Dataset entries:
★ ★ ★ ★ ★
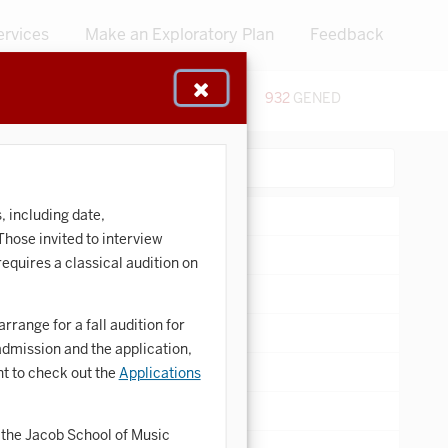
ervices
Make an Exploratory Plan
Feedback
48
CERTIFICATES
932
GENED
:
Search:
, including date,
ose invited to interview
equires a classical audition on
range for a fall audition for
admission and the application,
t to check out the
Applications
the Jacob School of Music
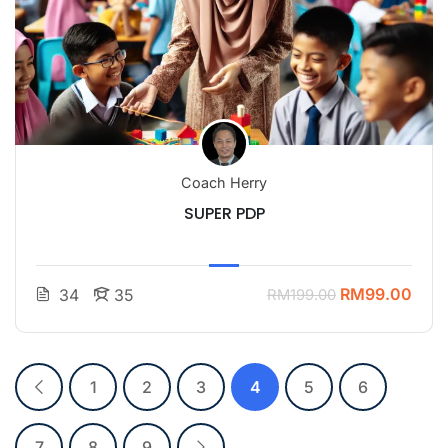
Coach Herry
SUPER PDP
RM99.00
34
35
RM199.00
1
2
3
4
5
6
7
8
9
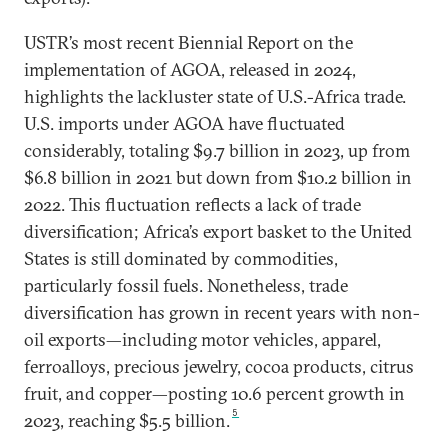
USTR’s most recent Biennial Report on the
implementation of AGOA, released in 2024,
highlights the lackluster state of U.S.-Africa trade.
U.S. imports under AGOA have fluctuated
considerably, totaling $9.7 billion in 2023, up from
$6.8 billion in 2021 but down from $10.2 billion in
2022. This fluctuation reflects a lack of trade
diversification; Africa’s export basket to the United
States is still dominated by commodities,
particularly fossil fuels. Nonetheless, trade
diversification has grown in recent years with non-
oil exports—including motor vehicles, apparel,
ferroalloys, precious jewelry, cocoa products, citrus
fruit, and copper—posting 10.6 percent growth in
5
2023, reaching $5.5 billion.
★ ★ ★ ★ ★
Leaving the images behind, set down every entry word for word.

ervices
Make an Exploratory Plan
Feedback
48
CERTIFICATES
932
GENED
:
Search:
, including date,
ose invited to interview
equires a classical audition on
range for a fall audition for
admission and the application,
t to check out the
Applications
the Jacob School of Music
Coach Herry
SUPER PDP
RM99.00
34
35
RM199.00
1
2
3
4
5
6
7
8
9
USTR’s most recent Biennial Report on the
implementation of AGOA, released in 2024,
highlights the lackluster state of U.S.-Africa trade.
U.S. imports under AGOA have fluctuated
considerably, totaling $9.7 billion in 2023, up from
$6.8 billion in 2021 but down from $10.2 billion in
2022. This fluctuation reflects a lack of trade
diversification; Africa’s export basket to the United
States is still dominated by commodities,
particularly fossil fuels. Nonetheless, trade
diversification has grown in recent years with non-
oil exports—including motor vehicles, apparel,
ferroalloys, precious jewelry, cocoa products, citrus
fruit, and copper—posting 10.6 percent growth in
5
2023, reaching $5.5 billion.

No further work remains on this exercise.